Anarchist theory and practice have global aims of liberation. In the late nineteenth and early twentieth century, anarchism furnished a comprehensive critique and analysis of state rule, capitalism and imperialism, and it offered alternative models of being in contrast to established regimes of power. As recent research has demonstrated, anarchist thought and practice was a modern and appealing intervention, also in anti-colonial libertarian struggles for liberation. Yet, how does anarchism play out in an imperial formation, Japan, in which anarchists were simultaneously subjugated to Western imperialism and its epistemological hegemony, but simultaneously positioned within a non-white imperial center?

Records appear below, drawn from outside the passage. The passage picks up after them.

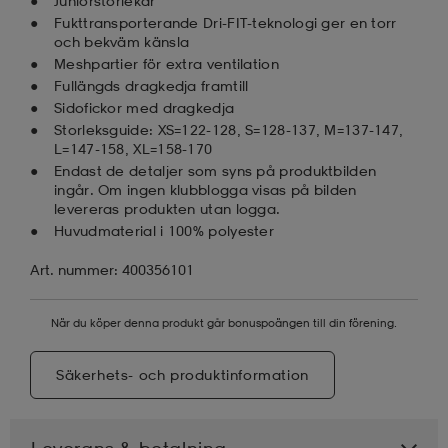
Juniorstorlekar
Fukttransporterande Dri-FIT-teknologi ger en torr
och bekväm känsla
Meshpartier för extra ventilation
Fullängds dragkedja framtill
Sidofickor med dragkedja
Storleksguide: XS=122-128, S=128-137, M=137-147,
L=147-158, XL=158-170
Endast de detaljer som syns på produktbilden
ingår. Om ingen klubblogga visas på bilden
levereras produkten utan logga.
Huvudmaterial i 100% polyester
Art. nummer: 400356101
När du köper denna produkt går bonuspoängen till din förening.
Säkerhets- och produktinformation
Leverans & betalning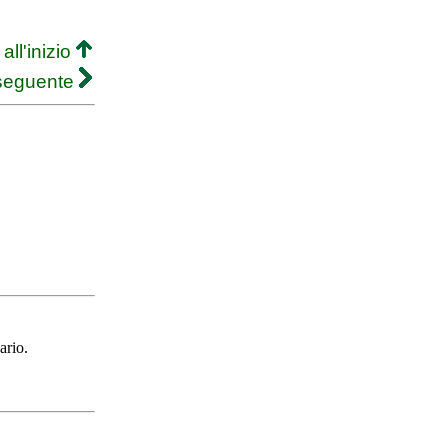
all'inizio
 seguente
ario.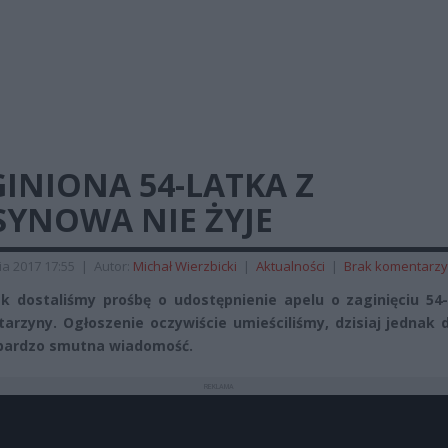
INIONA 54-LATKA Z
SYNOWA NIE ŻYJE
ia 2017 17:55
|
Autor:
Michał Wierzbicki
|
Aktualności
|
Brak komentarzy
k dostaliśmy prośbę o udostępnienie apelu o zaginięciu 54-
tarzyny. Ogłoszenie oczywiście umieściliśmy, dzisiaj jednak 
bardzo smutna wiadomość.
REKLAMA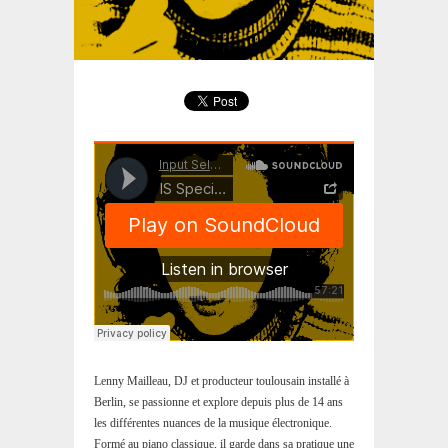
Lenny Mailleau, DJ et producteur toulousain installé à
Berlin, se passionne et explore depuis plus de 14 ans
les différentes nuances de la musique électronique.
Formé au piano classique, il garde dans sa pratique une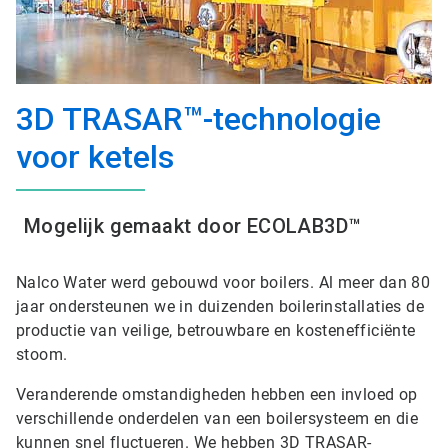
3D TRASAR™-technologie
voor ketels
Mogelijk gemaakt door ECOLAB3D™
Nalco Water werd gebouwd voor boilers. Al meer dan 80
jaar ondersteunen we in duizenden boilerinstallaties de
productie van veilige, betrouwbare en kostenefficiënte
stoom.
Veranderende omstandigheden hebben een invloed op
verschillende onderdelen van een boilersysteem en die
kunnen snel fluctueren. We hebben 3D TRASAR-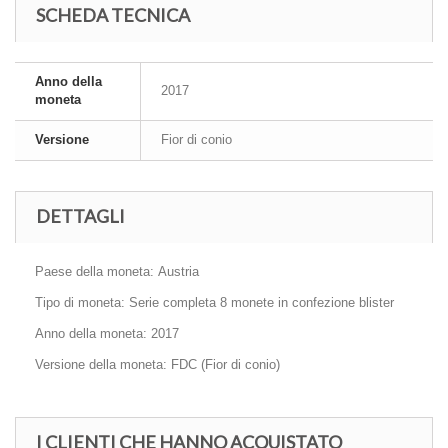
SCHEDA TECNICA
Anno della
2017
moneta
Versione
Fior di conio
DETTAGLI
Paese della moneta: Austria
Tipo di moneta: Serie completa 8 monete in confezione blister
Anno della moneta: 2017
Versione della moneta: FDC (Fior di conio)
I CLIENTI CHE HANNO ACQUISTATO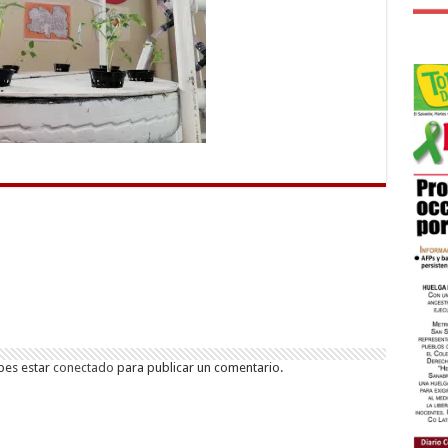
bes estar
conectado
para publicar un comentario.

This talk investigates anarchist theory and practice in the 1920s and 1930s Japan. Interwar Japan’s anarchists’ trans-imperial perspectives emerged from a modern critique of the present and the engagement with anarchist and/or communalist ideas and experiences in Asia, Africa, Russia, and Western Europe. The paper focuses on concepts and interventions of a rather unknown group, the Nōson Seinen Sha, highlighting a global consciousness even among anarchists, who did not become famous for their cosmopolitan adventures. Members of the group developed highly sophisticated concepts of liberation and implemented new forms of living in communal farming that challenged the forces of capitalism, imperialism, and increasing militarization.
In doing so, they simultaneously positioned themselves against established conservative and fascist agrarianism as well as Marxist dogmatism. Despite their repression by the imperial state, they offered a radical, universalist yet pragmatic way of being in autarchic farming village communes that corresponded with similar ideas and movements worldwide.

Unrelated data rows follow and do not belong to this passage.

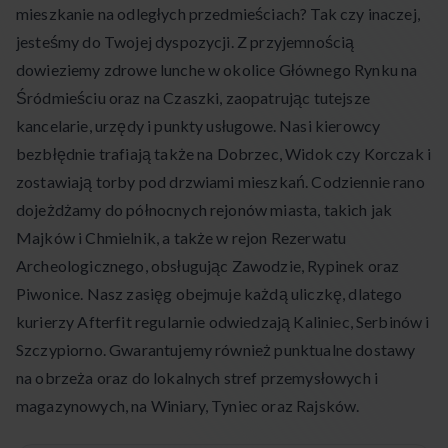
mieszkanie na odległych przedmieściach? Tak czy inaczej,
jesteśmy do Twojej dyspozycji. Z przyjemnością
dowieziemy zdrowe lunche w okolice Głównego Rynku na
Śródmieściu oraz na Czaszki, zaopatrując tutejsze
kancelarie, urzędy i punkty usługowe. Nasi kierowcy
bezbłędnie trafiają także na Dobrzec, Widok czy Korczak i
zostawiają torby pod drzwiami mieszkań. Codziennie rano
dojeżdżamy do północnych rejonów miasta, takich jak
Majków i Chmielnik, a także w rejon Rezerwatu
Archeologicznego, obsługując Zawodzie, Rypinek oraz
Piwonice. Nasz zasięg obejmuje każdą uliczkę, dlatego
kurierzy Afterfit regularnie odwiedzają Kaliniec, Serbinów i
Szczypiorno. Gwarantujemy również punktualne dostawy
na obrzeża oraz do lokalnych stref przemysłowych i
magazynowych, na Winiary, Tyniec oraz Rajsków.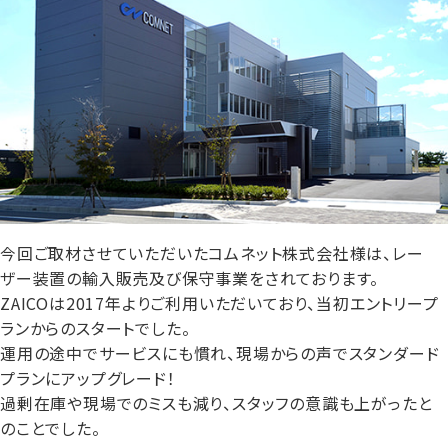
今回ご取材させていただいたコムネット株式会社様は、レー
ザー装置の輸入販売及び保守事業をされております。
ZAICOは2017年よりご利用いただいており、当初エントリープ
ランからのスタートでした。
運用の途中でサービスにも慣れ、現場からの声でスタンダード
プランにアップグレード！
過剰在庫や現場でのミスも減り、スタッフの意識も上がったと
のことでした。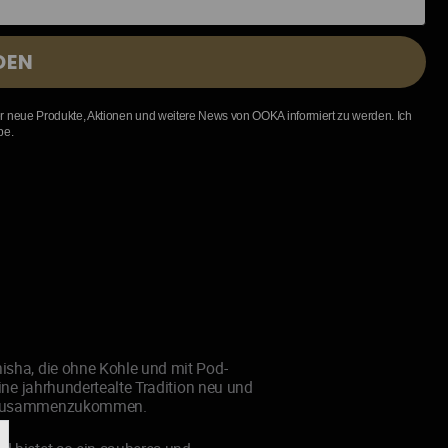
DEN
r neue Produkte, Aktionen und weitere News von OOKA informiert zu werden. Ich
be.
isha, die ohne Kohle und mit Pod-
eine jahrhundertealte Tradition neu und
m zusammenzukommen.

Robert Kramm holds a doctoral degree in history from ETH Zurich and is currently Freigeist-Fellow of the VolkswagenStiftung in the School of History at LMU Munich. At LMU, he is the principal investigator of the research group “Radical Utopian Communities”, and a member of the Munich Centre for Global History and the Young Center of LMU’s Center for Advanced Studies. Before coming to Munich, he was a post-doctoral fellow in the Society of Fellows in the Humanities at the University of Hong Kong and the Kulturwissenschaftliches Kolleg in Konstanz. His field is global history, history of everyday life and modern Japanese, European, and North American history with a combined focus on the history of the body, race and sexuality, and anarchism and communal life. His first book, Sanitized Sex, was published in 2017 by University of California Press, and he co-edited Global Anti-Vice Activism: Fighting Drinks, Drugs, and ‘Immorality’ (Cambridge University Press, 2016).